### Assignment:
Find the line that holds "Describe the element" in the material below. Output that line and each one after it exactly, but not the pictures.

### Given data:
____________
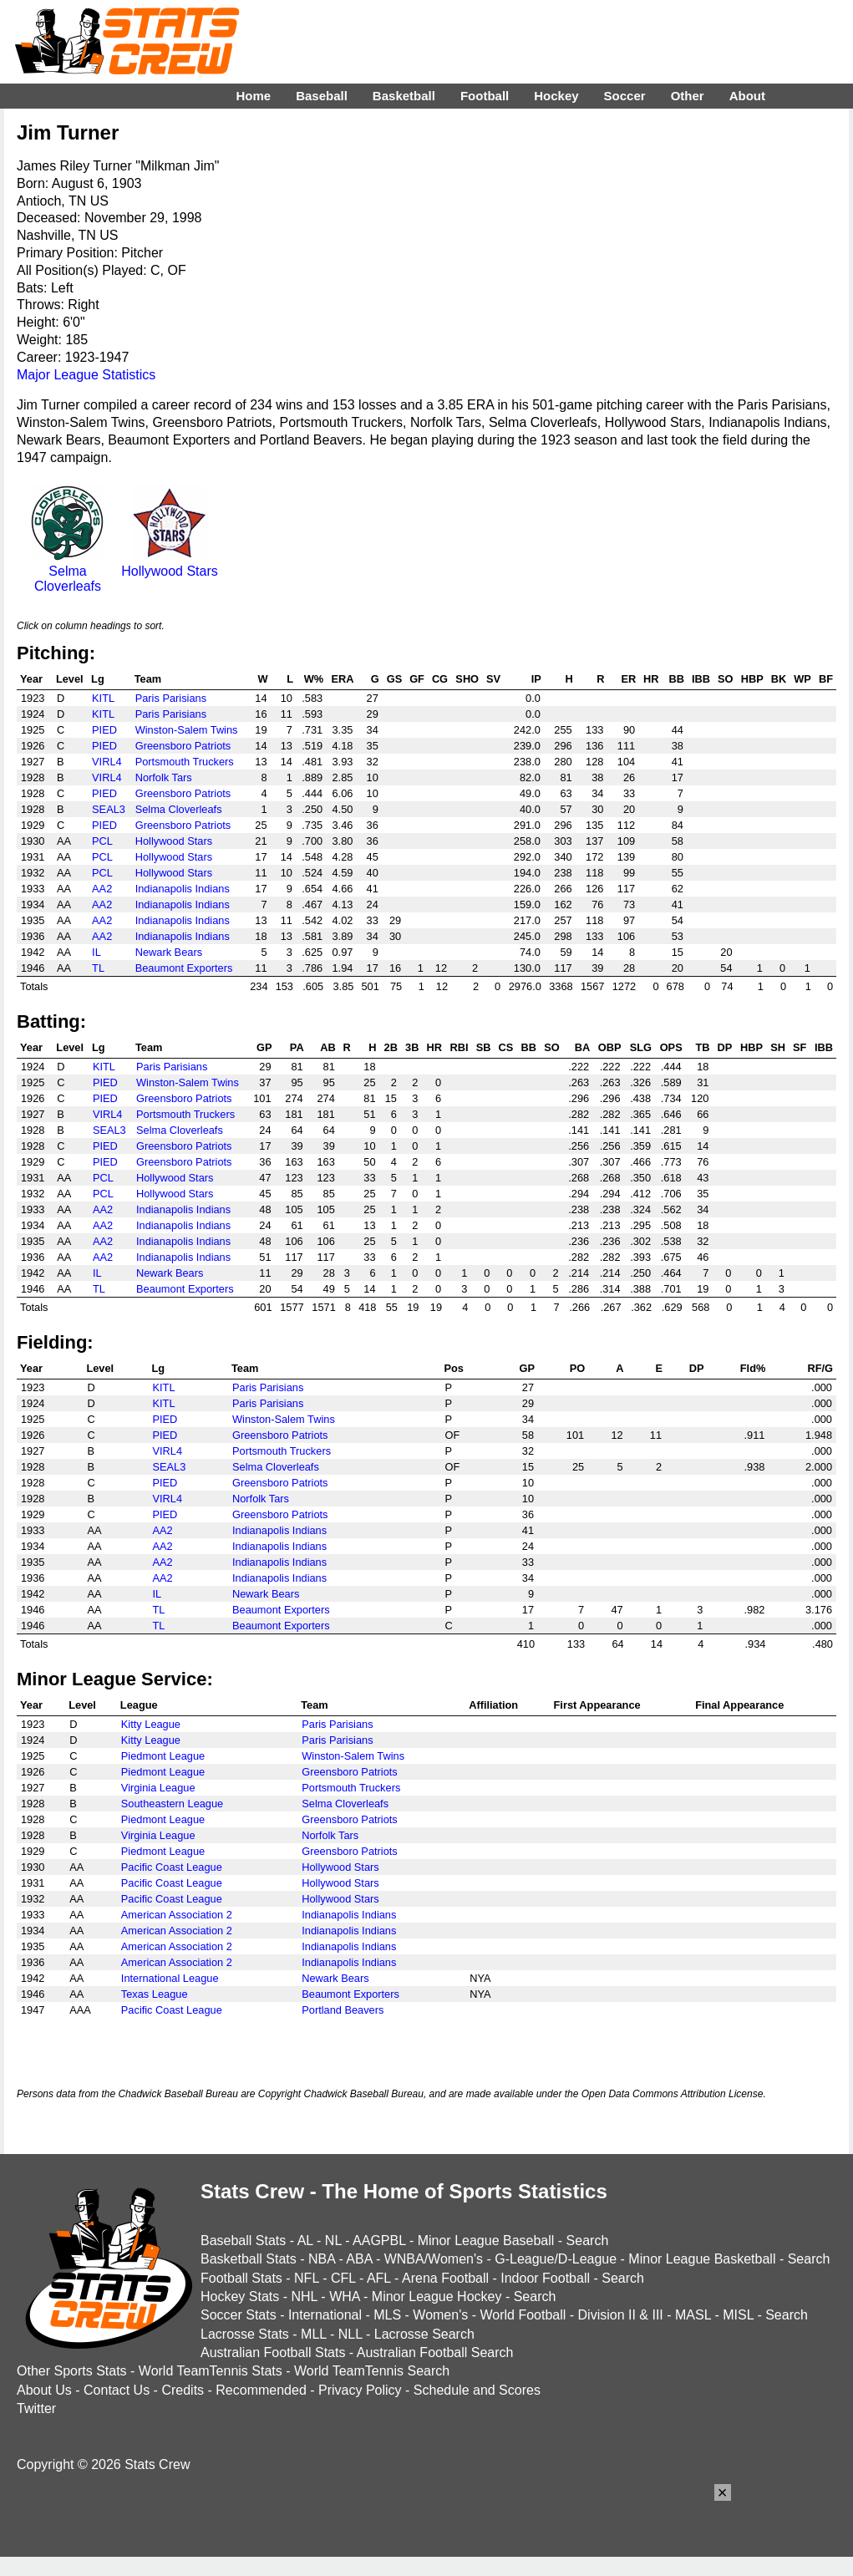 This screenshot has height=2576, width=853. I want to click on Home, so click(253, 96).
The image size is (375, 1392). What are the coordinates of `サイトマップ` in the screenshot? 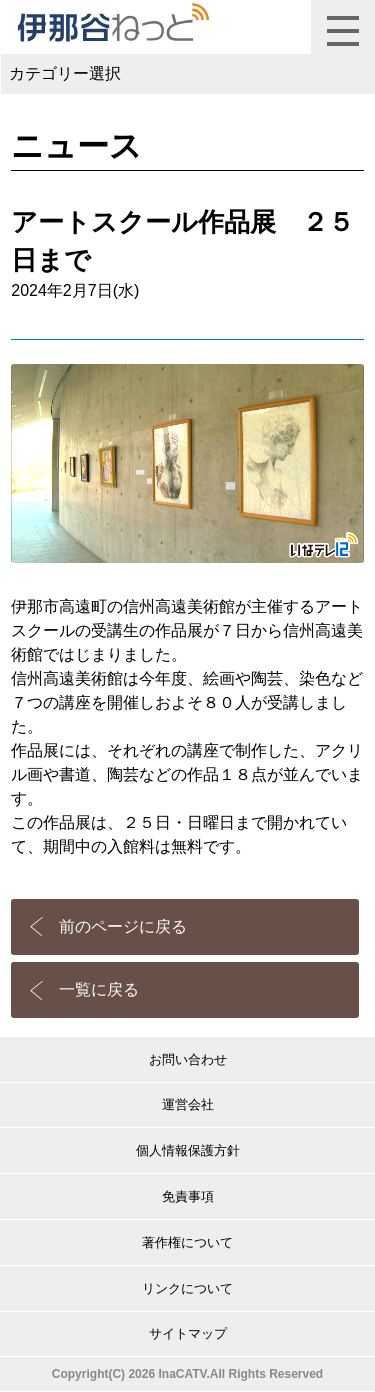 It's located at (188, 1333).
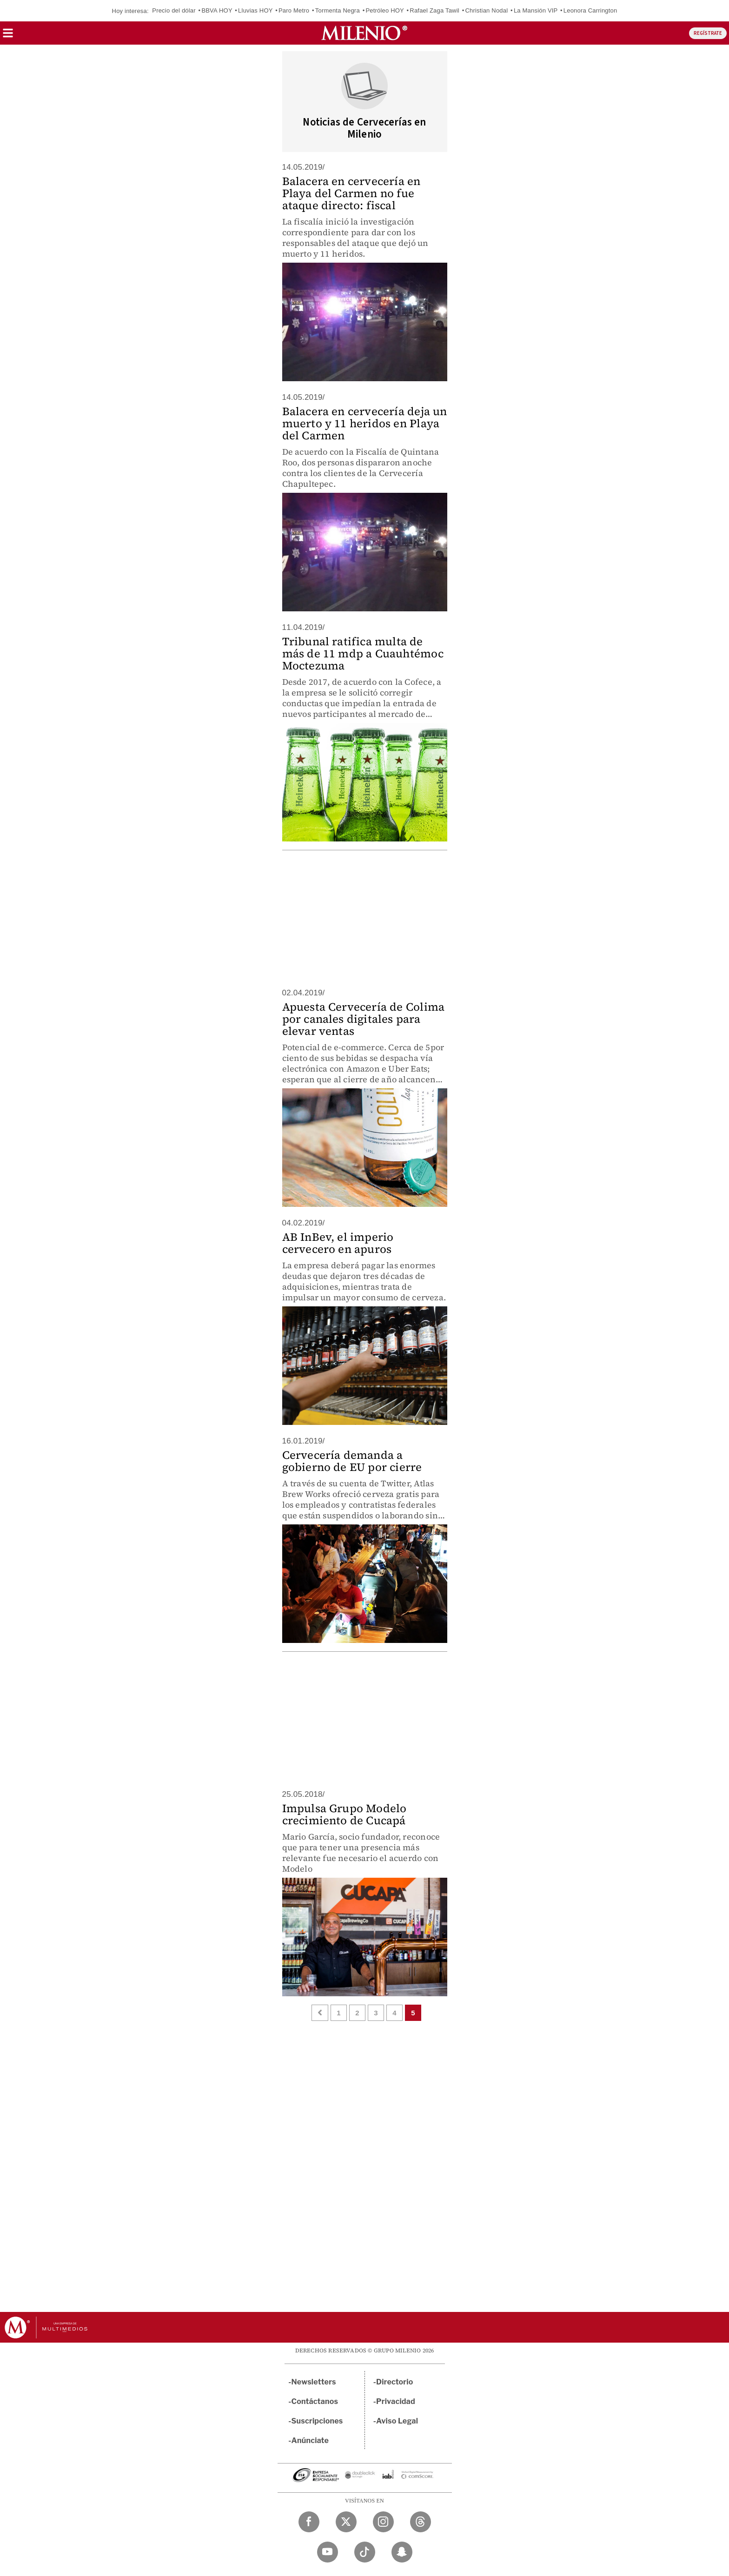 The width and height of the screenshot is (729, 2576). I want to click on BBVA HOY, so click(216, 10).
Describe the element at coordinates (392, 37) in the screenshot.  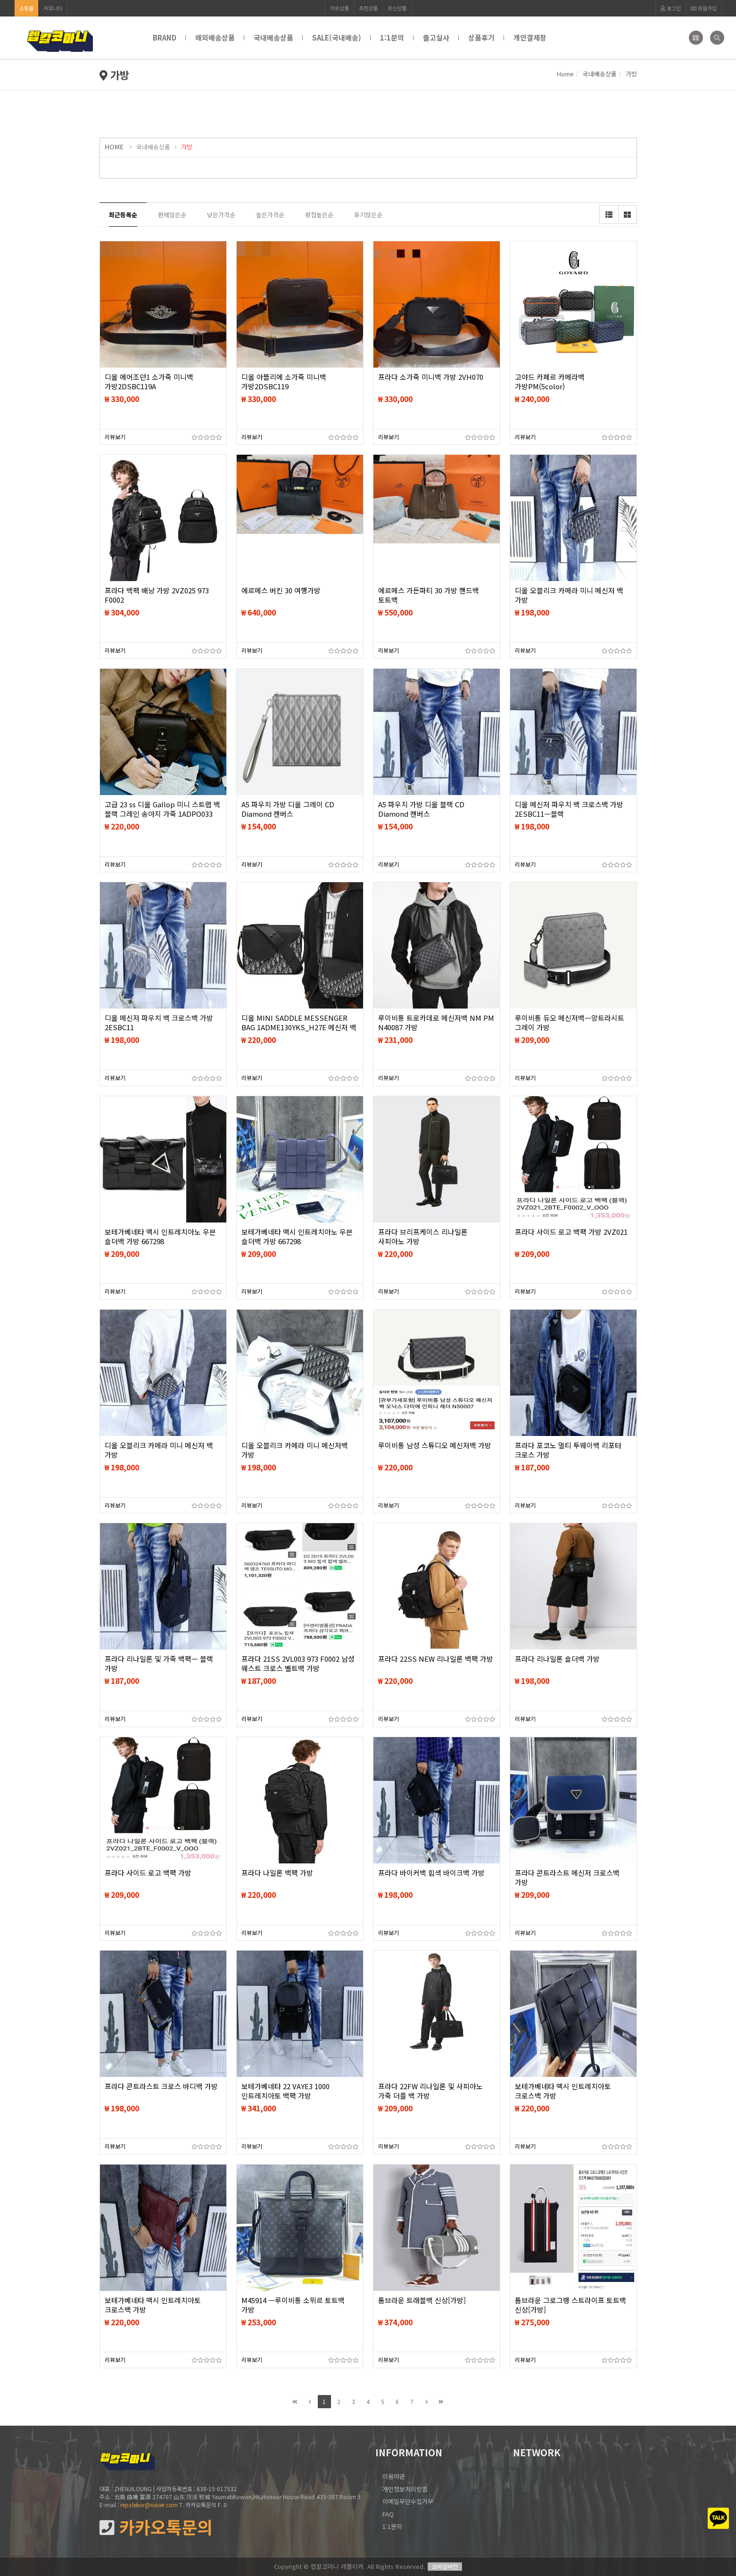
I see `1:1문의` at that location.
____________
### Reply to the exercise:
Describe the element at coordinates (392, 37) in the screenshot.  
I see `1:1문의` at that location.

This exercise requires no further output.